The process of model selection involves choosing the most appropriate model from a set of potential candidates based on their predictive performance. Model selection techniques are essential to identify the model that best balances complexity and accuracy without overfitting or underfitting the data.

Among the various strategies for model selection, three popular methods are Best Subset Selection, Forward Selection, and Backward Selection. Each method has a distinct approach to selecting variables.

In the following sections, we will explore each of these methods in detail, highlighting their procedures, advantages, and when to use them."



# Running Example: Predicting Wages

Our objective today is to construct a model of individual wages

$$
w = f(X) + u 
$$

where w is the  wage, and X is a matrix that includes potential explanatory variables/predictors. In this problem set, we will focus on a linear model of the form

\begin{align}
 ln(w) & = \beta_0 + \beta_1 X_1 + \dots + \beta_p X_p  + u 
\end{align}

were $ln(w)$ is the logarithm of the wage.

To illustrate I'm going to use a sample of the NLSY97. The NLSY97 is  a nationally representative sample of 8,984 men and women born during the years 1980 through 1984 and living in the United States at the time of the initial survey in 1997.  Participants were ages 12 to 16 as of December 31, 1996.  Interviews were conducted annually from 1997 to 2011 and biennially since then.  

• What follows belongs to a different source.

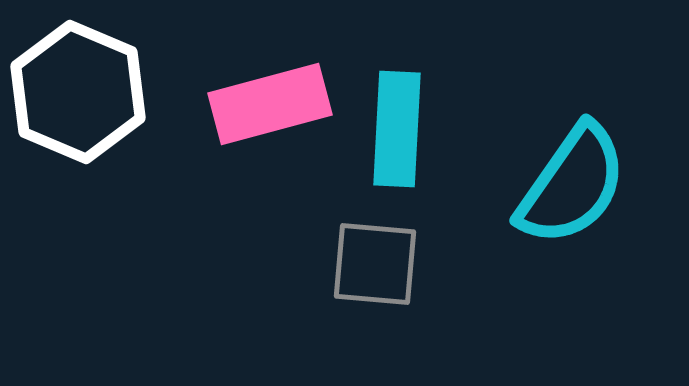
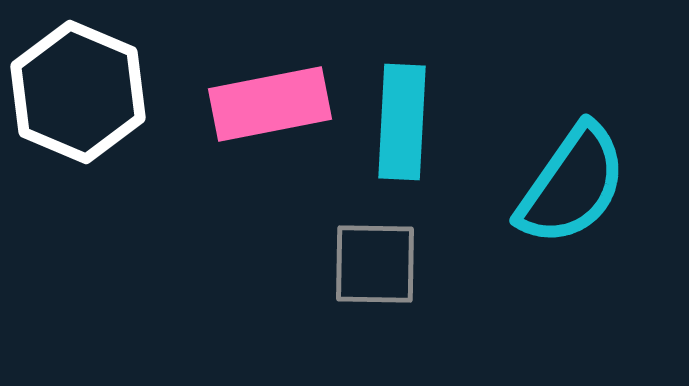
pink rectangle: rotated 4 degrees clockwise
cyan rectangle: moved 5 px right, 7 px up
gray square: rotated 4 degrees counterclockwise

Let's load the packages and the data set:

In [None]:
#install.packages("pacman") #for google colab

In [None]:
#packages
require("pacman")
p_load("tidyverse")

nlsy <- read_csv('https://raw.githubusercontent.com/ignaciomsarmiento/datasets/main/nlsy97.csv')

nlsy <- nlsy  %>%   drop_na(educ) #dropea los valores faltantes (NA)

In [None]:
colnames(nlsy[1:21])

In [None]:
table(nlsy$yhea_100_1997)

Let's keep a subset of these predictors

In [None]:
nlsy<- nlsy[1:15]

In [None]:
dim(nlsy)

### Best Subset Selection


1.  Let $M_0$ denote the null model, which contains no predictors. This
    model simply predicts the sample mean for each observation.

2.  For $k=1,2,\dots,p$:

    1.  Fit all $\binom{p}{k}$ models that contain exactly k predictors

    2.  Pick the best among these $\binom{p}{k}$ models, and call it
        $M_k$. Where *best* is the one with the smallest $MSE$

3.  Select a single best model from among $M_0,\dots, M_p$, using cross-validated prediction error, Cp (AIC), BIC, or adjusted R2.

In [None]:
p_load("leaps")

#performs step 2
subset<-regsubsets(lnw_2016 ~ ., method="exhaustive",nvmax=14,data = nlsy)

summary(subset)

In [None]:
# step 3
best_subset <- summary(subset)


data.frame(
  Adj.R2 = which.max(best_subset$adjr2),
  CP = which.min(best_subset$cp),
  BIC = which.min(best_subset$bic)
)

In [None]:
coef(subset,6)

##  Stepwise Selection

-   For computational reasons, best subset selection cannot be applied
    with very large p.

-   Best subset selection may also suffer from statistical problems when
    p is large

-   An enormous search space can lead to overfitting and high variance
    of the coefficient estimates.

-   For both of these reasons, stepwise methods, which explore a far
    more restricted set of models, are attractive alternatives to best
    subset selection.



###  Forward Stepwise Selection

    -   Start with no predictors

    -   Test all models with 1 predictor. Choose the best model

    -   Add 1 predictor at a time, without taking away.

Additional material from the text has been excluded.